Tuan: May I play devil’s advocate with you for a second?

Davide: You’re welcomed to!

Tuan: Say I am Apple. I come to you and say: "we understand your business model. However, the fact that you enable users that don’t own Mac hardware to run our operating system, hurts our own hardware Mac sales — It negates the necessity of owning Mac hardware to use an Apple operating system.

How would you respond to that?

Davide: I can respond to that with another question. How many people with a limited edition motherboard, a liquid cooling setup and a hand picked processor for overclocking and low latency DDR2 memory do you know that would buy a Mac?

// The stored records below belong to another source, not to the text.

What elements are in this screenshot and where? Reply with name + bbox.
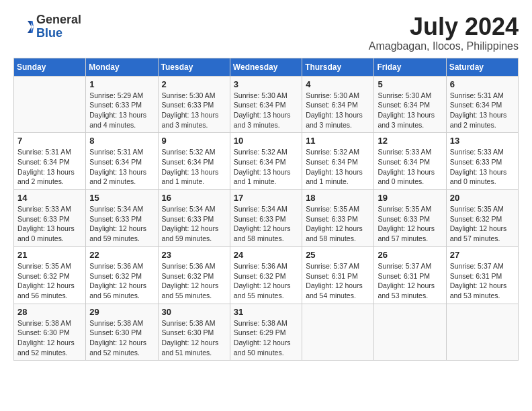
day-number: 13 (450, 136, 515, 146)
calendar-cell: 12Sunrise: 5:33 AM Sunset: 6:34 PM Dayli… (374, 133, 446, 190)
calendar-header-row: SundayMondayTuesdayWednesdayThursdayFrid… (14, 58, 519, 76)
calendar-week-row: 14Sunrise: 5:33 AM Sunset: 6:33 PM Dayli… (14, 190, 519, 247)
day-number: 14 (17, 193, 82, 203)
calendar-cell: 16Sunrise: 5:34 AM Sunset: 6:33 PM Dayli… (158, 190, 230, 247)
day-number: 25 (306, 250, 370, 260)
calendar-cell: 20Sunrise: 5:35 AM Sunset: 6:32 PM Dayli… (446, 190, 518, 247)
day-number: 24 (234, 250, 298, 260)
day-info: Sunrise: 5:36 AM Sunset: 6:32 PM Dayligh… (89, 261, 154, 301)
logo-icon (13, 17, 34, 37)
calendar-cell: 8Sunrise: 5:31 AM Sunset: 6:34 PM Daylig… (86, 133, 158, 190)
col-header-saturday: Saturday (446, 58, 518, 76)
day-info: Sunrise: 5:36 AM Sunset: 6:32 PM Dayligh… (234, 261, 298, 301)
calendar-cell: 1Sunrise: 5:29 AM Sunset: 6:33 PM Daylig… (86, 76, 158, 133)
col-header-wednesday: Wednesday (230, 58, 302, 76)
day-number: 2 (162, 79, 226, 89)
day-info: Sunrise: 5:38 AM Sunset: 6:30 PM Dayligh… (17, 318, 82, 358)
col-header-thursday: Thursday (302, 58, 374, 76)
day-info: Sunrise: 5:36 AM Sunset: 6:32 PM Dayligh… (162, 261, 226, 301)
day-info: Sunrise: 5:32 AM Sunset: 6:34 PM Dayligh… (234, 147, 298, 187)
day-info: Sunrise: 5:37 AM Sunset: 6:31 PM Dayligh… (450, 261, 515, 301)
logo: General Blue (13, 13, 81, 40)
calendar-cell: 26Sunrise: 5:37 AM Sunset: 6:31 PM Dayli… (374, 246, 446, 304)
day-number: 16 (162, 193, 226, 203)
month-year: July 2024 (369, 13, 519, 40)
calendar-cell: 6Sunrise: 5:31 AM Sunset: 6:34 PM Daylig… (446, 76, 518, 133)
col-header-friday: Friday (374, 58, 446, 76)
calendar-cell (14, 76, 86, 133)
page-header: General Blue July 2024 Amagbagan, Ilocos… (13, 13, 519, 52)
day-info: Sunrise: 5:35 AM Sunset: 6:33 PM Dayligh… (306, 204, 370, 244)
logo-text: General Blue (36, 13, 81, 40)
calendar-week-row: 1Sunrise: 5:29 AM Sunset: 6:33 PM Daylig… (14, 76, 519, 133)
calendar-cell: 7Sunrise: 5:31 AM Sunset: 6:34 PM Daylig… (14, 133, 86, 190)
calendar-cell: 3Sunrise: 5:30 AM Sunset: 6:34 PM Daylig… (230, 76, 302, 133)
calendar-cell: 22Sunrise: 5:36 AM Sunset: 6:32 PM Dayli… (86, 246, 158, 304)
calendar-cell: 30Sunrise: 5:38 AM Sunset: 6:30 PM Dayli… (158, 304, 230, 361)
calendar-week-row: 7Sunrise: 5:31 AM Sunset: 6:34 PM Daylig… (14, 133, 519, 190)
day-number: 7 (17, 136, 82, 146)
col-header-monday: Monday (86, 58, 158, 76)
day-number: 9 (162, 136, 226, 146)
day-info: Sunrise: 5:30 AM Sunset: 6:33 PM Dayligh… (162, 91, 226, 130)
calendar-cell: 15Sunrise: 5:34 AM Sunset: 6:33 PM Dayli… (86, 190, 158, 247)
day-number: 26 (378, 250, 442, 260)
calendar-cell: 28Sunrise: 5:38 AM Sunset: 6:30 PM Dayli… (14, 304, 86, 361)
calendar-cell: 13Sunrise: 5:33 AM Sunset: 6:33 PM Dayli… (446, 133, 518, 190)
location: Amagbagan, Ilocos, Philippines (369, 40, 519, 52)
calendar-cell: 5Sunrise: 5:30 AM Sunset: 6:34 PM Daylig… (374, 76, 446, 133)
day-info: Sunrise: 5:29 AM Sunset: 6:33 PM Dayligh… (89, 91, 154, 130)
calendar-cell: 17Sunrise: 5:34 AM Sunset: 6:33 PM Dayli… (230, 190, 302, 247)
calendar-cell: 4Sunrise: 5:30 AM Sunset: 6:34 PM Daylig… (302, 76, 374, 133)
calendar-cell: 19Sunrise: 5:35 AM Sunset: 6:33 PM Dayli… (374, 190, 446, 247)
day-info: Sunrise: 5:30 AM Sunset: 6:34 PM Dayligh… (378, 91, 442, 130)
day-info: Sunrise: 5:37 AM Sunset: 6:31 PM Dayligh… (378, 261, 442, 301)
day-number: 17 (234, 193, 298, 203)
day-info: Sunrise: 5:30 AM Sunset: 6:34 PM Dayligh… (306, 91, 370, 130)
day-info: Sunrise: 5:38 AM Sunset: 6:29 PM Dayligh… (234, 318, 298, 358)
day-info: Sunrise: 5:35 AM Sunset: 6:33 PM Dayligh… (378, 204, 442, 244)
day-info: Sunrise: 5:33 AM Sunset: 6:33 PM Dayligh… (17, 204, 82, 244)
day-info: Sunrise: 5:34 AM Sunset: 6:33 PM Dayligh… (162, 204, 226, 244)
day-number: 27 (450, 250, 515, 260)
day-number: 30 (162, 307, 226, 317)
day-number: 21 (17, 250, 82, 260)
day-number: 3 (234, 79, 298, 89)
day-number: 12 (378, 136, 442, 146)
day-info: Sunrise: 5:30 AM Sunset: 6:34 PM Dayligh… (234, 91, 298, 130)
day-info: Sunrise: 5:34 AM Sunset: 6:33 PM Dayligh… (89, 204, 154, 244)
day-number: 23 (162, 250, 226, 260)
calendar-table: SundayMondayTuesdayWednesdayThursdayFrid… (13, 58, 519, 361)
day-number: 8 (89, 136, 154, 146)
day-number: 22 (89, 250, 154, 260)
col-header-tuesday: Tuesday (158, 58, 230, 76)
day-info: Sunrise: 5:32 AM Sunset: 6:34 PM Dayligh… (306, 147, 370, 187)
calendar-cell: 18Sunrise: 5:35 AM Sunset: 6:33 PM Dayli… (302, 190, 374, 247)
day-number: 18 (306, 193, 370, 203)
calendar-cell: 29Sunrise: 5:38 AM Sunset: 6:30 PM Dayli… (86, 304, 158, 361)
day-info: Sunrise: 5:31 AM Sunset: 6:34 PM Dayligh… (17, 147, 82, 187)
calendar-cell (374, 304, 446, 361)
calendar-cell: 25Sunrise: 5:37 AM Sunset: 6:31 PM Dayli… (302, 246, 374, 304)
day-number: 31 (234, 307, 298, 317)
day-number: 11 (306, 136, 370, 146)
day-number: 20 (450, 193, 515, 203)
calendar-cell: 14Sunrise: 5:33 AM Sunset: 6:33 PM Dayli… (14, 190, 86, 247)
calendar-cell: 21Sunrise: 5:35 AM Sunset: 6:32 PM Dayli… (14, 246, 86, 304)
title-block: July 2024 Amagbagan, Ilocos, Philippines (369, 13, 519, 52)
day-number: 10 (234, 136, 298, 146)
calendar-cell: 10Sunrise: 5:32 AM Sunset: 6:34 PM Dayli… (230, 133, 302, 190)
day-info: Sunrise: 5:31 AM Sunset: 6:34 PM Dayligh… (89, 147, 154, 187)
day-info: Sunrise: 5:31 AM Sunset: 6:34 PM Dayligh… (450, 91, 515, 130)
calendar-cell: 31Sunrise: 5:38 AM Sunset: 6:29 PM Dayli… (230, 304, 302, 361)
day-info: Sunrise: 5:34 AM Sunset: 6:33 PM Dayligh… (234, 204, 298, 244)
calendar-cell: 24Sunrise: 5:36 AM Sunset: 6:32 PM Dayli… (230, 246, 302, 304)
day-number: 19 (378, 193, 442, 203)
day-number: 6 (450, 79, 515, 89)
day-info: Sunrise: 5:38 AM Sunset: 6:30 PM Dayligh… (89, 318, 154, 358)
calendar-cell: 27Sunrise: 5:37 AM Sunset: 6:31 PM Dayli… (446, 246, 518, 304)
day-number: 1 (89, 79, 154, 89)
day-info: Sunrise: 5:33 AM Sunset: 6:33 PM Dayligh… (450, 147, 515, 187)
day-info: Sunrise: 5:32 AM Sunset: 6:34 PM Dayligh… (162, 147, 226, 187)
calendar-cell: 2Sunrise: 5:30 AM Sunset: 6:33 PM Daylig… (158, 76, 230, 133)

Tuan: Regardless of the number of those people, you cannot guarantee that those users would NOT buy or consider buying Mac.

Davide: Then we encourage those people to buy a Mac, but our main target is not the typical Mac user. Our target is who would not buy a Mac for a series of reasons.

Tuan: I see. That we can understand. But therein lies some ambiguity because since you cannot fully guarantee that your target audience would never buy a Mac, they then still remain as potential hardware sales losses. Correct?

Davide: That’s what the hardware compatibility list is there for. The EFiX will work only on what we want it to work. This is to limit the users to exactly those that we want to use the module. I’m telling you that our module will as a matter of fact boost [Apple’s] sales too. Because the kind of people we address the product to will not mind buying Apple accessories, software and such, or why not a MacBook Air to compliment their Frankenstein at home on the desk.

Tuan: And you avoid the EULA that prevents Leopard being installed on a PC because then that falls on the hands of the end user.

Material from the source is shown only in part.